Goodwin has scored in double-digits in every game other than one clunker against Notre Dame and also handled the point guard reins admirably when Ryan Harrow was out. He's an above-average ball-handler who could give Smith fits if he starts hitting shots early.
Alex Poythress vs. Wayne Blackshear
Unlike the previous two matchups, it's highly unlikely that Poythress and Blackshear actually guard one another very often.
Regardless, it stands to reason that one of these two athletic marvels will come through with a huge game. And whether it's Poythress or Blackshear, whoever steps up will almost certainly key their team to victory.

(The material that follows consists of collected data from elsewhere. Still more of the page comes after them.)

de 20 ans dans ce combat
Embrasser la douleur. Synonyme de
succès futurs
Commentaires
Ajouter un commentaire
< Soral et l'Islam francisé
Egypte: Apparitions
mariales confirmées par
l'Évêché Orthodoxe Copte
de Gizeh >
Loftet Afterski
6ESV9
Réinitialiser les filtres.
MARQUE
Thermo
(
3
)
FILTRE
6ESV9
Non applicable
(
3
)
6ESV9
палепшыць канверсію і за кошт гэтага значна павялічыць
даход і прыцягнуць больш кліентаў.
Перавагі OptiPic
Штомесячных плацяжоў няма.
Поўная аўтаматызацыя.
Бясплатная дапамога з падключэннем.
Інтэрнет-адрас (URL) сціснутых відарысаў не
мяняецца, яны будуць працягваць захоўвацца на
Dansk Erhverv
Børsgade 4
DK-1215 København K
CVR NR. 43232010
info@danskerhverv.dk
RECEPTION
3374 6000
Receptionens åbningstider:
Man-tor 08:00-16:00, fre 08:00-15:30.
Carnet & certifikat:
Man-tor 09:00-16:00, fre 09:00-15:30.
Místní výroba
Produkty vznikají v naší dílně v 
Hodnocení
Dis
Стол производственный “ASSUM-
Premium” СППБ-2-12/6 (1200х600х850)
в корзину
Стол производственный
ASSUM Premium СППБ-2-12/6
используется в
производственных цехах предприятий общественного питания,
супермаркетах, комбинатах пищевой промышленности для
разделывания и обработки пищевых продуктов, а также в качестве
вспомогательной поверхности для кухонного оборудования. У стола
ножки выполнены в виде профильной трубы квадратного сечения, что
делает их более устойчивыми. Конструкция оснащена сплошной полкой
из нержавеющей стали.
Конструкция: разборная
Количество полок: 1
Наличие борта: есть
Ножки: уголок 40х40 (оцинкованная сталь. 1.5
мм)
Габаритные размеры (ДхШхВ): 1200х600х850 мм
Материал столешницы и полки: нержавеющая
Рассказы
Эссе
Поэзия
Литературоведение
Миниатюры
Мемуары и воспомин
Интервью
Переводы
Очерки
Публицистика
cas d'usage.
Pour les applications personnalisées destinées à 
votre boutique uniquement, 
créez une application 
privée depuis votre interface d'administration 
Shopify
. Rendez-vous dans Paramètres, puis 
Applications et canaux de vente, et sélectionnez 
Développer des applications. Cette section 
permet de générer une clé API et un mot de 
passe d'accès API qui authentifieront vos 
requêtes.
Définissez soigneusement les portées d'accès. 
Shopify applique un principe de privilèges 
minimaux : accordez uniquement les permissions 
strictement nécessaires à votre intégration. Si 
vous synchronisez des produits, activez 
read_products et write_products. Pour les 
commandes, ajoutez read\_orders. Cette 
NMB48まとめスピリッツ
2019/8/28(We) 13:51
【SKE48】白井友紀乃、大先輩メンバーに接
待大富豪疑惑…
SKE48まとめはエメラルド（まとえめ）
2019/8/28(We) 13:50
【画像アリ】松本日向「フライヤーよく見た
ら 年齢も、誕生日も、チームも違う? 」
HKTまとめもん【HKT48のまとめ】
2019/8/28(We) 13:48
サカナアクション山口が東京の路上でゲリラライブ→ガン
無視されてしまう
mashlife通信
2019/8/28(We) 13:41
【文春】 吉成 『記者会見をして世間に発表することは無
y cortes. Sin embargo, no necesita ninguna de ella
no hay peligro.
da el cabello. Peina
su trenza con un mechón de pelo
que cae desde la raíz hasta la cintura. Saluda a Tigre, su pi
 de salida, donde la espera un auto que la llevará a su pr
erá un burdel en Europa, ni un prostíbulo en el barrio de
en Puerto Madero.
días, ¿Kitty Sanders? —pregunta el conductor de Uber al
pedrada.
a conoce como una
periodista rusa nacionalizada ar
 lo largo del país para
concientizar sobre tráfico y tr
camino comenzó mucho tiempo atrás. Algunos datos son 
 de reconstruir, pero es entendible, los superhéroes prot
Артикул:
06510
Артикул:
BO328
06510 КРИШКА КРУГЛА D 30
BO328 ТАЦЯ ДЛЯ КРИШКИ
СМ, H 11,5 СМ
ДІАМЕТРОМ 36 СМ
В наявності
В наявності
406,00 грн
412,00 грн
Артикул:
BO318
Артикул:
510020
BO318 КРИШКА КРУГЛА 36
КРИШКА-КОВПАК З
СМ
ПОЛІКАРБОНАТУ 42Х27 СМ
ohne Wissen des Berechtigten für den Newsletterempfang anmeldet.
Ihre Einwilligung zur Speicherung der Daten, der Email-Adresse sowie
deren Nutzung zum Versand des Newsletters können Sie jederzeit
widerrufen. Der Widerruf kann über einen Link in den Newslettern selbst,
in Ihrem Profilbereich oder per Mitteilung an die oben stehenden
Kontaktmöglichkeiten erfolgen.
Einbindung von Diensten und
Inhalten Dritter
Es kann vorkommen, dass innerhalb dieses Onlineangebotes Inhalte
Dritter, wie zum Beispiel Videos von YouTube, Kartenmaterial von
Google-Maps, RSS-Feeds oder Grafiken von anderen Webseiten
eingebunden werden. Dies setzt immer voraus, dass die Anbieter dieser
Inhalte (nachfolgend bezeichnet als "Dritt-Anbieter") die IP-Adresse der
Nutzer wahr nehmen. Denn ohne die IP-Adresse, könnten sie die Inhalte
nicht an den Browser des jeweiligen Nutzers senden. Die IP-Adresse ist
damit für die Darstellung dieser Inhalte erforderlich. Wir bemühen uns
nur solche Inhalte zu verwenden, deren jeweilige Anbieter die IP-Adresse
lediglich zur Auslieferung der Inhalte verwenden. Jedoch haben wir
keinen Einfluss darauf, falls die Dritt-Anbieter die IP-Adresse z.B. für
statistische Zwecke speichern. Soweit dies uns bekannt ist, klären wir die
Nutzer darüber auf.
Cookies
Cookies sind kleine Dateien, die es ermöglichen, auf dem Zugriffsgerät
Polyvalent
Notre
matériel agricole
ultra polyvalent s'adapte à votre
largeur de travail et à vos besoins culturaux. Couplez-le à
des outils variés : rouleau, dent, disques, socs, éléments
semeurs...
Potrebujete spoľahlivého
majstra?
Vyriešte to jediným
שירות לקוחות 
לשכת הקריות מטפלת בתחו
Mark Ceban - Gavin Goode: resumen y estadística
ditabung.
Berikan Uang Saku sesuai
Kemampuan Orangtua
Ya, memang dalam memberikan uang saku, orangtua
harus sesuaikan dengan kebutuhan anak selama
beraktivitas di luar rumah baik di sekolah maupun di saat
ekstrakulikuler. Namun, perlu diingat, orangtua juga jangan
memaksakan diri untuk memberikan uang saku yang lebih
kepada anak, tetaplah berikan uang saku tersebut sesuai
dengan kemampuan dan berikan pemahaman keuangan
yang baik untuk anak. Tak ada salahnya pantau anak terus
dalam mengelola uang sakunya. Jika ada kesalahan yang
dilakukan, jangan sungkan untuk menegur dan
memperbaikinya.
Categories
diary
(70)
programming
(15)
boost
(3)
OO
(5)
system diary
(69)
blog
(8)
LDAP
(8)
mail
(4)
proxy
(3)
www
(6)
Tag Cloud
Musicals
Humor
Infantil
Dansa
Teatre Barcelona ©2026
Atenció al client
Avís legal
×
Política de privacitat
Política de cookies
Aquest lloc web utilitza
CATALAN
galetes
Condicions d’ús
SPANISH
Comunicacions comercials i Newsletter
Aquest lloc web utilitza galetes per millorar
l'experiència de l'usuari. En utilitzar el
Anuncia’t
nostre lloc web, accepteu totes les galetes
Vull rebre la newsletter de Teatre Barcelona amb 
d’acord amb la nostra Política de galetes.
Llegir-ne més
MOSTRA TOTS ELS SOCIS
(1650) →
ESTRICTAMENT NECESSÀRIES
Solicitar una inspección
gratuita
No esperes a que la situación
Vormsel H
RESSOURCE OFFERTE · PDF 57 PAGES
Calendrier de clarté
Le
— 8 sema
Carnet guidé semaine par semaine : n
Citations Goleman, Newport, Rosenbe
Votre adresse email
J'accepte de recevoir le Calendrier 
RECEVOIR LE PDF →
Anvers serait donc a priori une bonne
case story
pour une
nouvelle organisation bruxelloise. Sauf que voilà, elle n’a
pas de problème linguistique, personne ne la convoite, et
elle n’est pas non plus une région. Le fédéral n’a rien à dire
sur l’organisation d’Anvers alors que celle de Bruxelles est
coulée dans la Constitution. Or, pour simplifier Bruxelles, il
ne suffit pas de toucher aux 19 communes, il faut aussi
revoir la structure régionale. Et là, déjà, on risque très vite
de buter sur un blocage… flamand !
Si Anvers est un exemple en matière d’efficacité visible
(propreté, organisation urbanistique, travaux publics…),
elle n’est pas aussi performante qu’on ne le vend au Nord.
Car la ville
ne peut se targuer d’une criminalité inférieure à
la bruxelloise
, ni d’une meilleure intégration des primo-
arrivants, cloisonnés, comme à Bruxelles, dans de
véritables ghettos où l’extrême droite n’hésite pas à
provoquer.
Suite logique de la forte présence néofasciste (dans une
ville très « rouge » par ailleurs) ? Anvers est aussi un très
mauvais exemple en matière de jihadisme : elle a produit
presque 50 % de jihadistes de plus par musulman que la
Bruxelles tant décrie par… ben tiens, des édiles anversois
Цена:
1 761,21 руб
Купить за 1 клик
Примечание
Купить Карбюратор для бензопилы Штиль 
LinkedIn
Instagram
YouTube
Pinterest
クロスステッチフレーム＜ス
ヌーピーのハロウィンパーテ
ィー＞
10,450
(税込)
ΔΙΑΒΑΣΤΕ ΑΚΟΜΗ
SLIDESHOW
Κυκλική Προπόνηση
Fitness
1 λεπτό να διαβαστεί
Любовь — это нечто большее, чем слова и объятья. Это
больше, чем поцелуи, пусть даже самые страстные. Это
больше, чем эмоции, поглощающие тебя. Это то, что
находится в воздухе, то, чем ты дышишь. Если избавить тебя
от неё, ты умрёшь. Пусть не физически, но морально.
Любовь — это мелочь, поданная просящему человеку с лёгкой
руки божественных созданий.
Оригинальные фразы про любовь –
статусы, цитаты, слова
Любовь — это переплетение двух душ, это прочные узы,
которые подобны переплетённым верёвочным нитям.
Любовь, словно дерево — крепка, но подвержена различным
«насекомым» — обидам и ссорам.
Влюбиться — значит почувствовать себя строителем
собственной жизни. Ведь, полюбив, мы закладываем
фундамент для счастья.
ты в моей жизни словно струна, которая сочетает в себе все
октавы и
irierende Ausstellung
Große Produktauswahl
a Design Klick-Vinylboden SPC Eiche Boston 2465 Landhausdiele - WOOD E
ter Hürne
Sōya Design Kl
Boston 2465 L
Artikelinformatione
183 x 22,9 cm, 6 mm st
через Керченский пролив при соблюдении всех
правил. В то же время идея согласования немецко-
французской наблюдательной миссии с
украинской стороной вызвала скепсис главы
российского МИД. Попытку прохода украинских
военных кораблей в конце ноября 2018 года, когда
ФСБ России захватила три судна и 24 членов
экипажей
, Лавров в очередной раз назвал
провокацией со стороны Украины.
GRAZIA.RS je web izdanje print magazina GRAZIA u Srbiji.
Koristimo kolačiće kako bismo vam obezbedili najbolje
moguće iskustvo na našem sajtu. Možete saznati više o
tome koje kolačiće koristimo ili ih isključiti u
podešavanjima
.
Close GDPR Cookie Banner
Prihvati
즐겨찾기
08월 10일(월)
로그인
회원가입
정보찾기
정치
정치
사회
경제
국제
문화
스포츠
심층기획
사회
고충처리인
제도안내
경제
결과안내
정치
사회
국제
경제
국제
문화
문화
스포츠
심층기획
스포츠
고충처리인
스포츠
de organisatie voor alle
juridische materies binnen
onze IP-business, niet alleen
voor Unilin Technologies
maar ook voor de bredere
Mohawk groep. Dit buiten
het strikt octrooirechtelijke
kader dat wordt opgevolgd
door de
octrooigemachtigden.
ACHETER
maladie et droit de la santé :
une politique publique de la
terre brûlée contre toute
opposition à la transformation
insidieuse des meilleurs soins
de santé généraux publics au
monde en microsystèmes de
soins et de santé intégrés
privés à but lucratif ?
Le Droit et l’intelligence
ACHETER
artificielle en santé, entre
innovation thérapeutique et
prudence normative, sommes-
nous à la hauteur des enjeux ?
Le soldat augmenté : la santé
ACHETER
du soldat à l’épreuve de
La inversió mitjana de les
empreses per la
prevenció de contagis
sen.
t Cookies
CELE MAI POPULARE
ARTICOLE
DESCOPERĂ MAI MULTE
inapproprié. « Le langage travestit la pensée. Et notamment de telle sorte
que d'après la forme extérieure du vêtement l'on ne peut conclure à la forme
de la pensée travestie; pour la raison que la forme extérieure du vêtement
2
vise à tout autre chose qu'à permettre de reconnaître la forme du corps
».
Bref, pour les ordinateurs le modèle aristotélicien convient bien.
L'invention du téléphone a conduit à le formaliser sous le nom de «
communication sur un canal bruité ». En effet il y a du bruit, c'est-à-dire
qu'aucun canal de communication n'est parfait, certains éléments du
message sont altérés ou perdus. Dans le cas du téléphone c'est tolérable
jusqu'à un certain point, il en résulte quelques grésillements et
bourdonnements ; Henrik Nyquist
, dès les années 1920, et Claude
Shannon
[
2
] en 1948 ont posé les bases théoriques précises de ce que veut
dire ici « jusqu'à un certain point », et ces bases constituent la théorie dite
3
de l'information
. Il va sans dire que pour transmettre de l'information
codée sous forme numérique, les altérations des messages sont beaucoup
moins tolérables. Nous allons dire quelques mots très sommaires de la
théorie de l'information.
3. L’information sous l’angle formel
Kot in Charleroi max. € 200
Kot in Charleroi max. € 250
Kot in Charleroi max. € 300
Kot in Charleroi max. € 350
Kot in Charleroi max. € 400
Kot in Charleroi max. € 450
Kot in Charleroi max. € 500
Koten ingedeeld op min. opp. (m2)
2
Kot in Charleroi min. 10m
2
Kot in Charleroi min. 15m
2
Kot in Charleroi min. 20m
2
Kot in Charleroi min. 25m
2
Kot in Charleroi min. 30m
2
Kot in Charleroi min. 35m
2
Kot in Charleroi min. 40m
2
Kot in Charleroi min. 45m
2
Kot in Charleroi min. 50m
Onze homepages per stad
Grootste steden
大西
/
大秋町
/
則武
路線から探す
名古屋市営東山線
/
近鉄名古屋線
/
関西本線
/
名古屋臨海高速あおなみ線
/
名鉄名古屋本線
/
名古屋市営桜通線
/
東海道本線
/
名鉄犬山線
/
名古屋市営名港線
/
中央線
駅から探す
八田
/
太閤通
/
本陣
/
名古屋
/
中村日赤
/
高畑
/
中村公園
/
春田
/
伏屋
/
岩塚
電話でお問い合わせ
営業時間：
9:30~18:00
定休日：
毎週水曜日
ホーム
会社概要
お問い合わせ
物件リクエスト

Obviously, Poythress' performance means more on a nightly basis to Kentucky than Blackshear to Louisville. The freshman forward comes into this game as the Wildcats' second-leading scorer (14.5 PPG) and has been one of the most quietly efficient players in the nation, knocking down nearly 65 percent of his shots.
Louisville's guard-heavy attack doesn't have many inside stalwarts other than Dieng, so if Poythress plays aggressively against Chane Behanan, he may be able to find easy buckets and draw fouls on the inside.
Blackshear may be even more interesting. Perhaps the most athletic player in college basketball, Blackshear is as captivating as he is inconsistent. He's hit double-digit points in only six games this season and has five different instances where he made two field goals or less.
If he shows up before the home crowd, Louisville should be golden. If he doesn't, the Cardinals are in a heap of trouble and Poythress could wind up being an x-factor in a Kentucky upset.